Interest Rate Ceiling

June 23, 2019

by Steve Stofka

After the Federal Reserve meeting this week, traders are betting on a cut in interest rates in July and the market hit all-time highs. Is a cut in interest rates warranted at this time? Such an action is usually taken in response to weak employment numbers, a decline in retail sales or sluggish GDP growth. Let’s review just how good the economy is.

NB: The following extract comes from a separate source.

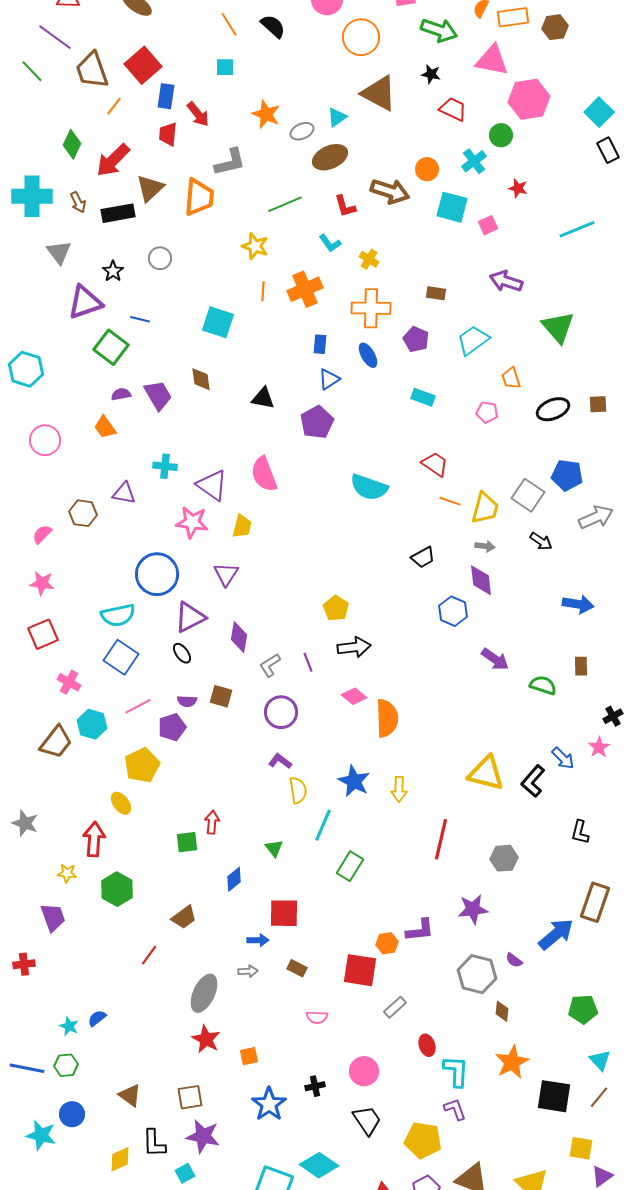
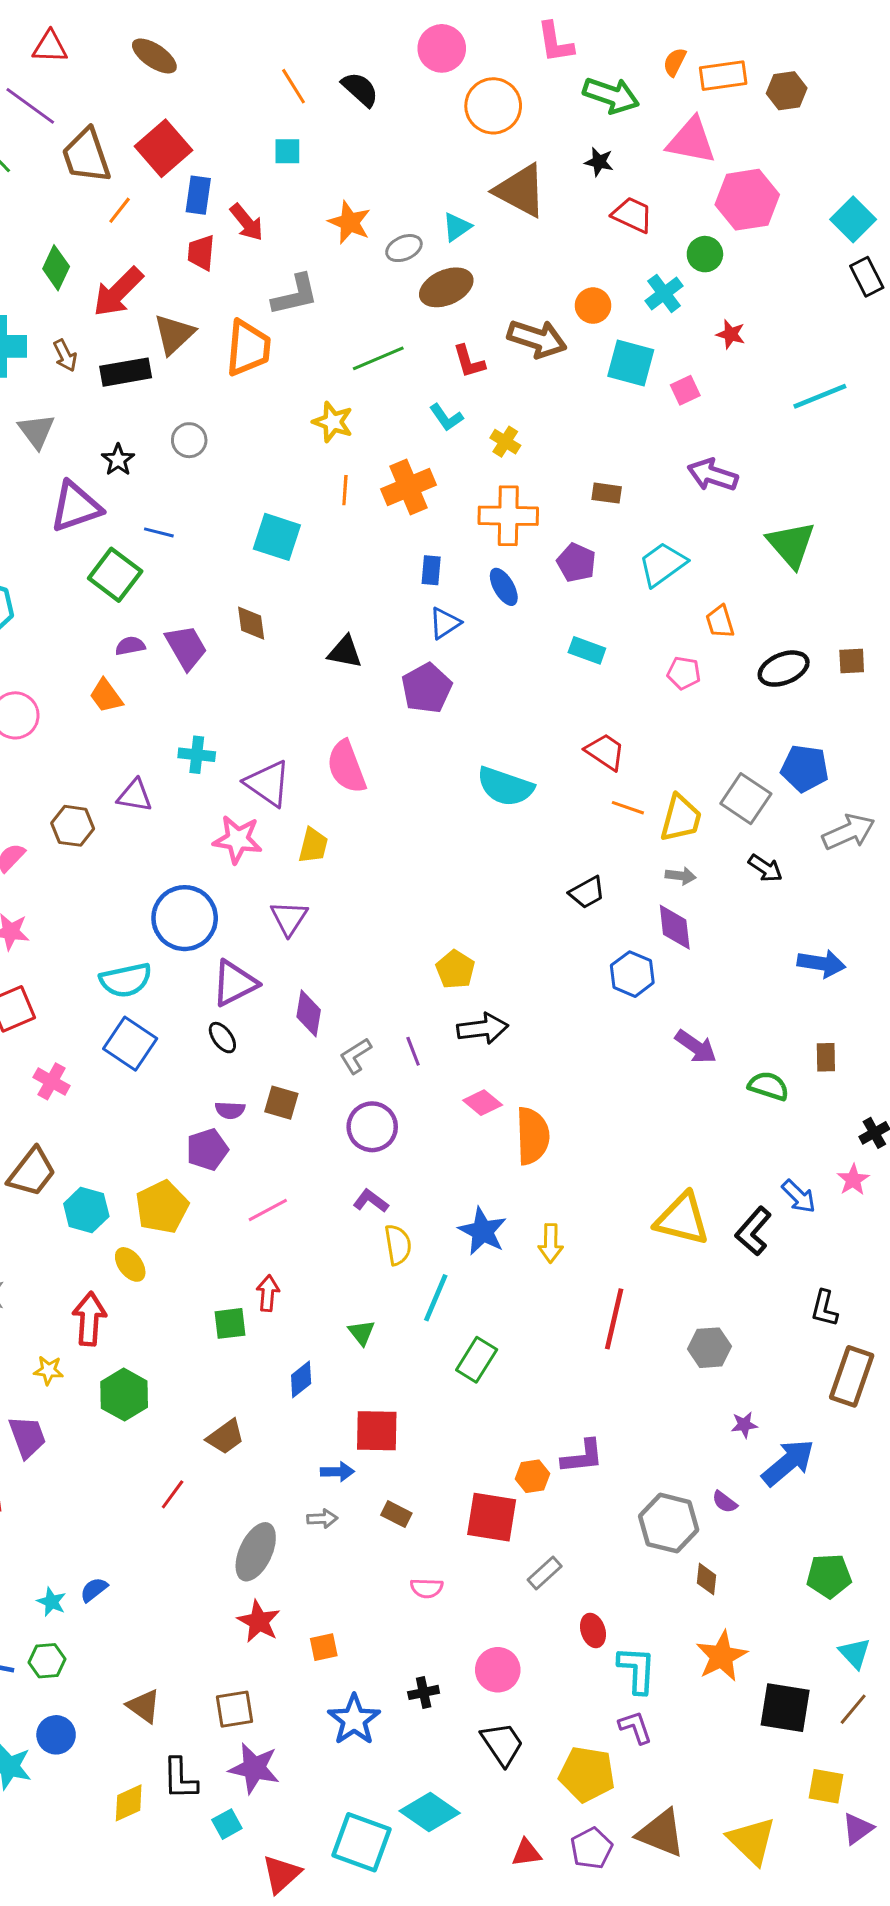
pink line: (138, 706) -> (268, 1210), moved
cyan hexagon: (92, 724) -> (86, 1210), moved
brown rectangle: (595, 902) -> (852, 1376), moved
purple star: (473, 909) -> (744, 1425), moved, size x0.6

Unemployment is at 50-year lows. The percent of people unemployed more than fifteen weeks is near the lows of the late 1990s. At almost 18 million vehicles, auto sales are near all-time highs. Real retail sales continue to grow more than 1% annually. In the first quarter of this year, real GDP growth was over 3%. Ongoing tariffs may cause real GDP to decline one percent but a growth rate above 2% is above average for this recovery after the financial crisis.

Corporate profits have been strong. In fact, that may account for the volatility of the past two decades. The chart below is after tax corporate profits (CP) as a percent of GDP. The multi-decade norm is in the range of 5-8% but the past twenty years have been above that trend except for the plunge in profits and GDP during the GFC.

Companies have paid part of those extra profits as dividends to shareholders who tend to be cautious pension funds or older, wealthier and more cautious individuals.  Some profits have been used to buy back shares and boost the return to existing shareholders.

Despite the above average profits, investors still have a strong thirst for lower yielding government debt. Why? The Federal Reserve has kept interest rates below a market equilibrium, which is currently about 3.8%, far above the current 2.4% federal funds rate (Note #1). As with any price ceiling, the below-market price creates a shortage. In this case, the shortage is in the capital investors want to supply to governments to meet the demand for capital. Consequently, investors have been searching for alternative substitutes or near-substitutes. That distortion is being reflected in stock market prices.

Despite a strong economy and corporate profits, the SP500 has gained less than 5% from its peak high in February 2018 after the passage of the 2017 tax cuts. Including dividends, the SP500 has gained just 5.7% in 16 months. If we turn the clock back a few weeks to the end of May, the total return of the SP500 during the past fifteen months was a big, flat zero. Those gains of the past sixteen months have come in the past three weeks on the hope and the hint of rate cuts.

An intermediate bond ETF like Vanguard’s BIV has returned 5.2% in the same period. On a scale of increasing risk 1-5, with 1 being a safe investment, BIV is rated a 2. The SP500 is rated a 4. Investors buying the broad stock market have not been rewarded for the additional risk they are taking.  How long will this situation persist? For as long as the Fed keeps a price ceiling on interest rates.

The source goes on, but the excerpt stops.